Build up the tension around your eyes by squeezing your eyes tightly together. (12 second pause)  Now very slowly release.  Let the tension disappear, and feel the difference as the muscles relax. (15 second pause)

Build up the tension across the lower forehead by frowning and pulling your eyebrows down and toward the center.  Focus on the tension. (12 second pause).  Now very slowly, release the tension, and focus on the difference in sensations. (15 second pause)

Build up the tension in the upper forehead by raising your eyebrows up as high as possible. (12 second pause)  Now slowly, relax and focus on the feelings of relaxation. (15 second pause)

Now your whole body is feeling comfortable and relaxed.  Counting from one to five, feel yourself becoming even more relaxed: One, let all the tension leave your body; two, sinking further and further into relaxation;  three, feeling more and more relaxed; four, feeling very relaxed; five, feeling deeply relaxed.

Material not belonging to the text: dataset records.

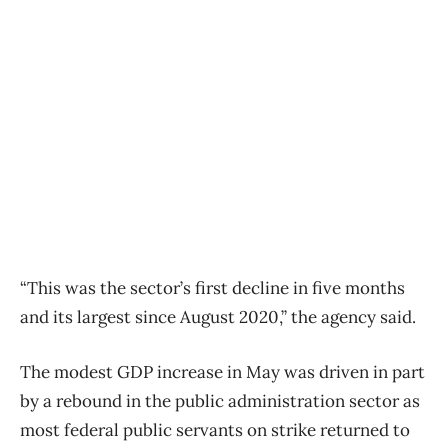
“This was the sector’s first decline in five months
and its largest since August 2020,” the agency said.
The modest GDP increase in May was driven in part
by a rebound in the public administration sector as
most federal public servants on strike returned to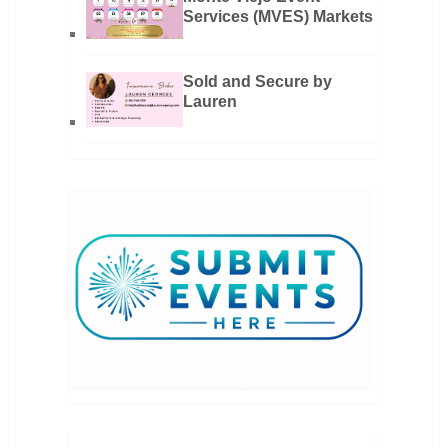
Services (MVES) Markets
Sold and Secure by
Lauren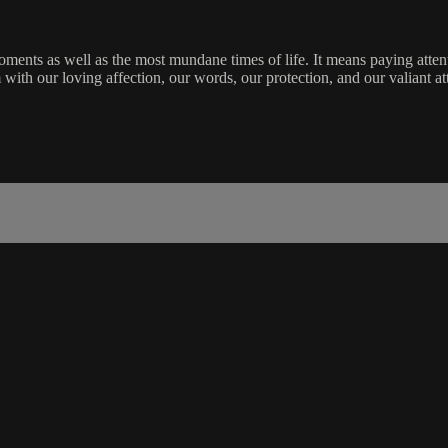
ments as well as the most mundane times of life. It means paying attent
m with our loving affection, our words, our protection, and our valiant a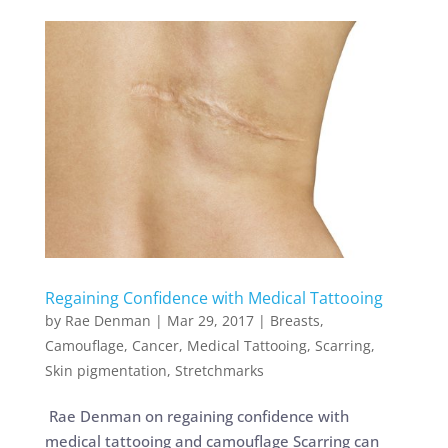
Regaining Confidence with Medical Tattooing
by
Rae Denman
|
Mar 29, 2017
|
Breasts
,
Camouflage
,
Cancer
,
Medical Tattooing
,
Scarring
,
Skin pigmentation
,
Stretchmarks
Rae Denman on regaining confidence with
medical tattooing and camouflage Scarring can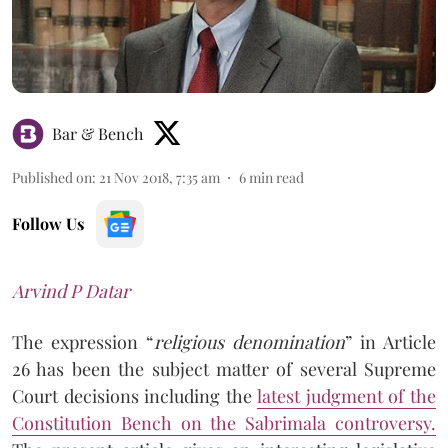
Bar & Bench
Published on
:
21 Nov 2018, 7:35 am
6
min read
Follow Us
Arvind P Datar
The expression “
religious denomination
” in Article
26 has been the subject matter of several Supreme
Court decisions including the
latest judgment of the
Constitution Bench on the Sabrimala controversy.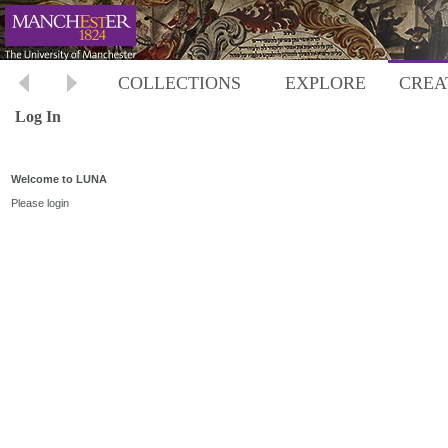
COLLECTIONS
EXPLORE
CREA
Log In
Welcome to LUNA
Please login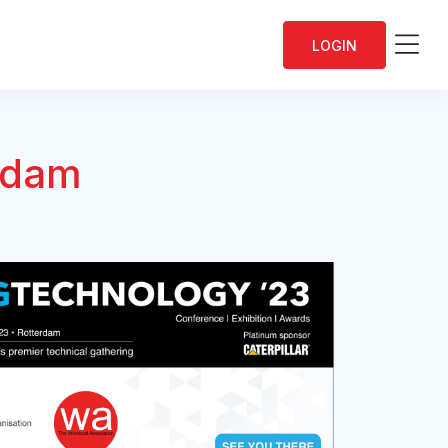
Me
LOGIN
rdam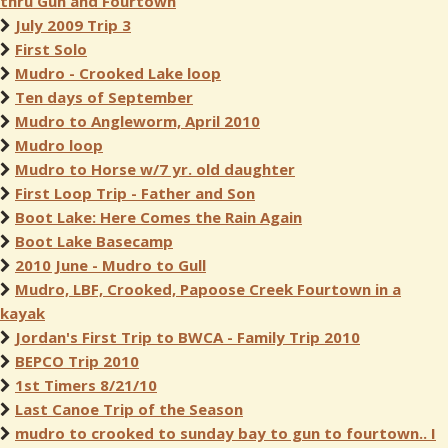
thru Gun and Fourtown
July 2009 Trip 3
First Solo
Mudro - Crooked Lake loop
Ten days of September
Mudro to Angleworm, April 2010
Mudro loop
Mudro to Horse w/7 yr. old daughter
First Loop Trip - Father and Son
Boot Lake: Here Comes the Rain Again
Boot Lake Basecamp
2010 June - Mudro to Gull
Mudro, LBF, Crooked, Papoose Creek Fourtown in a
kayak
Jordan's First Trip to BWCA - Family Trip 2010
BEPCO Trip 2010
1st Timers 8/21/10
Last Canoe Trip of the Season
mudro to crooked to sunday bay to gun to fourtown.. I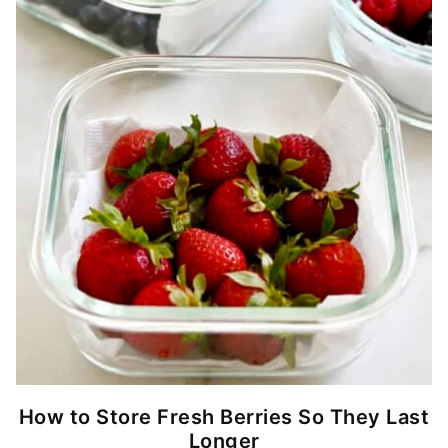
How to Store Fresh Berries So They Last
Longer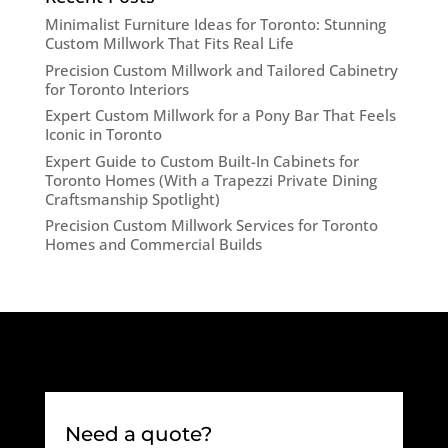
Minimalist Furniture Ideas for Toronto: Stunning
Custom Millwork That Fits Real Life
Precision Custom Millwork and Tailored Cabinetry
for Toronto Interiors
Expert Custom Millwork for a Pony Bar That Feels
Iconic in Toronto
Expert Guide to Custom Built-In Cabinets for
Toronto Homes (With a Trapezzi Private Dining
Craftsmanship Spotlight)
Precision Custom Millwork Services for Toronto
Homes and Commercial Builds
Need a quote?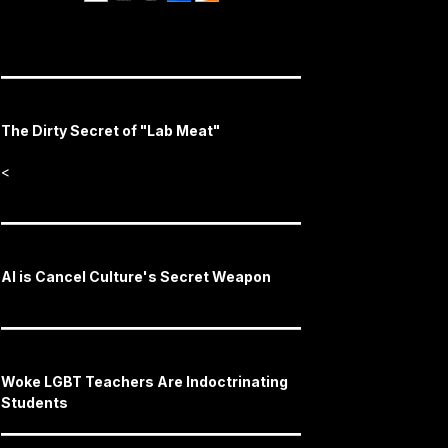
The Dirty Secret of "Lab Meat"
<
AI is Cancel Culture's Secret Weapon
Woke LGBT Teachers Are Indoctrinating
Students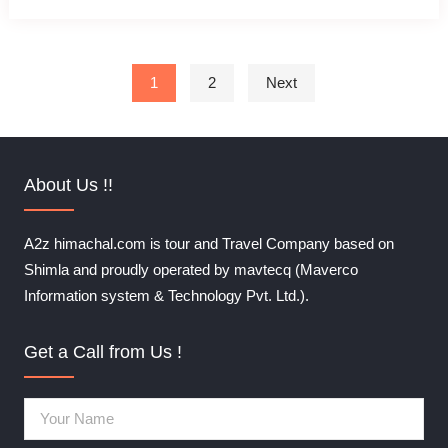
Posts pagination
1
2
Next
About Us !!
A2z himachal.com is tour and Travel Company based on
Shimla and proudly operated by mavtecq (Maverco
Information system & Technology Pvt. Ltd.).
Get a Call from Us !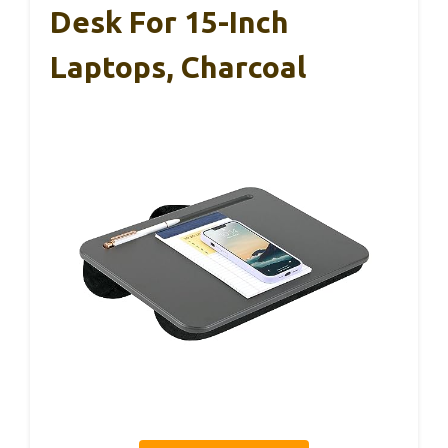
Desk For 15-Inch
Laptops, Charcoal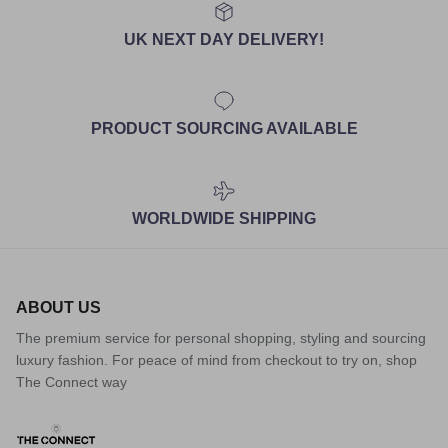
UK NEXT DAY DELIVERY!
PRODUCT SOURCING AVAILABLE
WORLDWIDE SHIPPING
ABOUT US
The premium service for personal shopping, styling and sourcing
luxury fashion. For peace of mind from checkout to try on, shop
The Connect way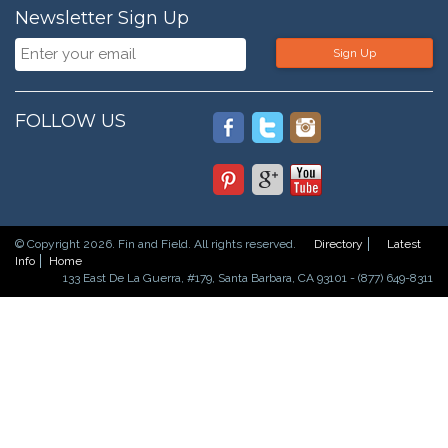
Newsletter Sign Up
Sign Up
FOLLOW US
© Copyright 2026. Fin and Field. All rights reserved.
Directory
Latest
Info
Home
133 East De La Guerra, #179, Santa Barbara, CA 93101 - (877) 649-8311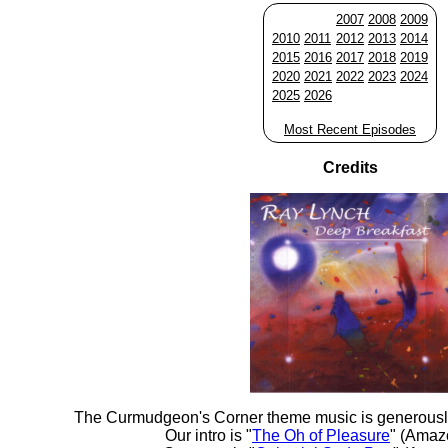
2007
2008
2009
2010
2011
2012
2013
2014
2015
2016
2017
2018
2019
2020
2021
2022
2023
2024
2025
2026
Most Recent Episodes
Credits
The Curmudgeon's Corner theme music is generousl
Our intro is "
The Oh of Pleasure
" (Amaz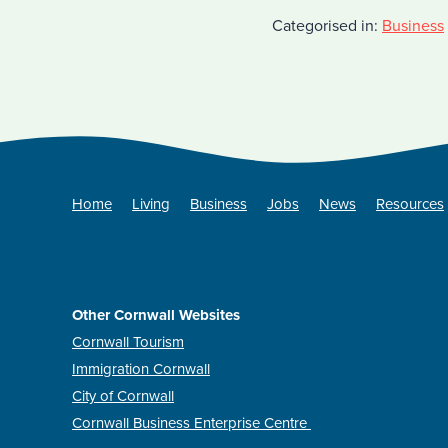
Categorised in:
Business
Home
Living
Business
Jobs
News
Resources
Other Cornwall Websites
Cornwall Tourism
Immigration Cornwall
City of Cornwall
Cornwall Business Enterprise Centre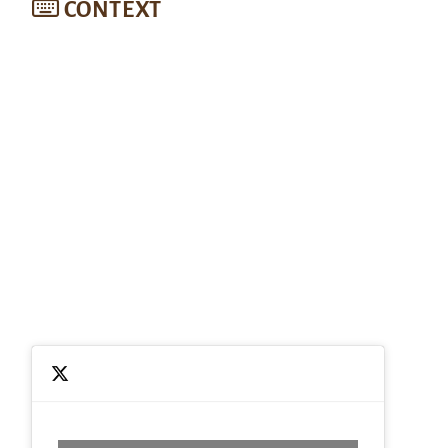
CONTEXT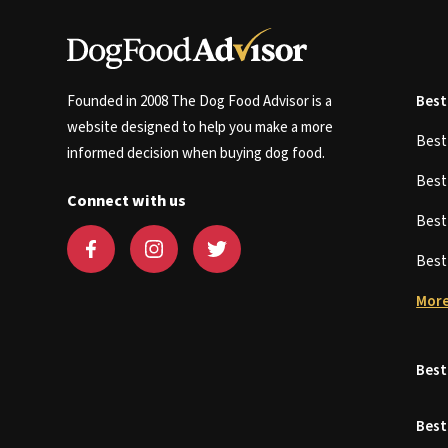
Founded in 2008 The Dog Food Advisor is a
Best
website designed to help you make a more
Bes
informed decision when buying dog food.
Bes
Connect with us
Bes
Bes
More
Best
Best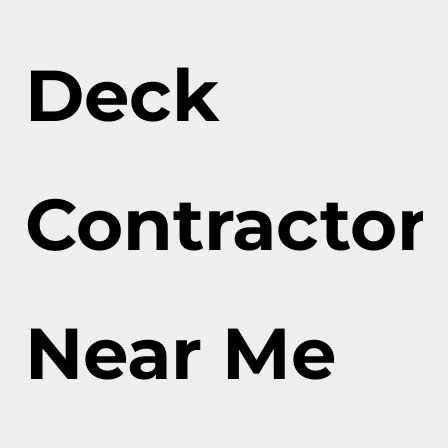
Deck
Contractor
Near Me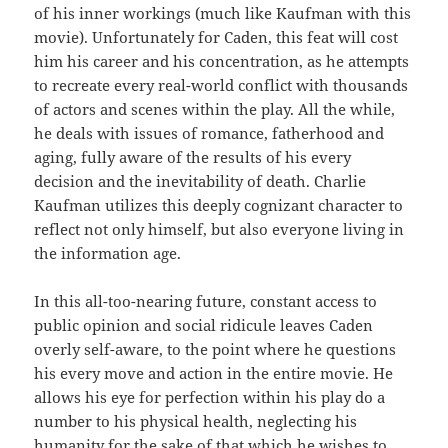
of his inner workings (much like Kaufman with this
movie). Unfortunately for Caden, this feat will cost
him his career and his concentration, as he attempts
to recreate every real-world conflict with thousands
of actors and scenes within the play. All the while,
he deals with issues of romance, fatherhood and
aging, fully aware of the results of his every
decision and the inevitability of death. Charlie
Kaufman utilizes this deeply cognizant character to
reflect not only himself, but also everyone living in
the information age.
In this all-too-nearing future, constant access to
public opinion and social ridicule leaves Caden
overly self-aware, to the point where he questions
his every move and action in the entire movie. He
allows his eye for perfection within his play do a
number to his physical health, neglecting his
humanity for the sake of that which he wishes to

As you spend a few minutes in this relaxed state, think about your breathing.  Feel the cool air as you breathe in and the warm air as you breathe out.  Your breathing is slow and regular and through your abdomen.  Every time you breathe out, think to yourself the word “relax” -- relax, feeling comfortable and relaxed. (1 minute pause)

Now counting backward from five to one, gradually feel yourself becoming more alert and awake:  Five, feeling more awake; four, coming out of the relaxation; three, feeling more alert; two, sitting up; one, open your eyes.